As you implement and manage your PIMS, BS 10012 asks you to make sure you:

• Appoint the right people to oversee and manage your PIMS, making sure they’re both accountable and responsible for its success.
• Understand when and how your organisation uses personal data, so you know what sort of information it’s processing and what sort of risks that creates.
• Assess any risks to your organisation’s personal data and make sure you have clear plans in place to deal with them all.
• Deliver training in and build awareness of your PIMS, so your colleagues know exactly how to handle any personal data they process or run into.
• Keep your PIMS up to date, making sure it evolves with your organisation, keeps up with any regulatory changes and follows developing best practice.
• Always stay fair, lawful and transparent – making sure you’re aware of and ready to follow any relevant laws and legislations should always be your very first step
• Only obtain and process personal data to achieve specific, legitimate goals, and never use it in ways that go beyond or don’t help you achieve those goals
• Make sure you always collect the right amount of data – no more or less than you need to achieve your specific, legitimate goals
• Keep any personal data you gather accurate and up to date, and be ready to check and change it if you’re asked to do so
• Set clear, transparent limits for how long you hold onto and when you dispose of any personal data you gather, so you don’t keep it for longer than you need to
• Make sure you keep your personal data secure, protecting it against any unauthorised or unlawful processing, or any kind of loss, destruction or damage
• Always make sure you understand and fully respect the rights of the natural people whose data you hold and process

Undergoing regular evaluation

An unexamined PIMS is not worth having. You’ll need to examine yours regularly, running internal audits at planned intervals and when major changes take place.
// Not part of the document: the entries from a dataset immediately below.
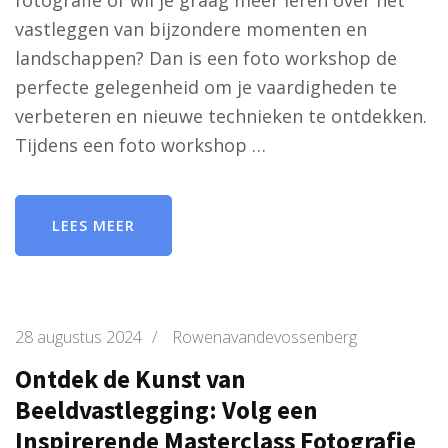
fotografie of wil je graag meer leren over het
vastleggen van bijzondere momenten en
landschappen? Dan is een foto workshop de
perfecte gelegenheid om je vaardigheden te
verbeteren en nieuwe technieken te ontdekken.
Tijdens een foto workshop …
LEES MEER
28 augustus 2024
/
Rowenavandevossenberg
Ontdek de Kunst van
Beeldvastlegging: Volg een
Inspirerende Masterclass Fotografie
You’ll need to make sure that your auditors are impartial, and that you follow through on their recommendations.

And of course, you’ll need to document any audit. That’s partially for your own use and partially to help you with external audits. External auditors will want to see that you’re properly and fully following BS 10012.

You should also make sure that your senior managers regularly review your PIMS. They should look at everything from any external factors that might impact it, to data breaches and security issues that have actually taken place.

Constantly evolving and improving

Perhaps you see that some part of your PIMS doesn’t comply with a standard or regulation you follow. Perhaps external or internal changes create a new personal data risk. Perhaps your organisation changes focus, and your PIMS has to change with it.

Whatever the reason for change, BS 10012 charges you with making sure you record it, act on it and record how you’ve acted on it. Your PIMS should make it easy to both flag up and take corrective actions, and find and act on ways of making it more efficient and effective.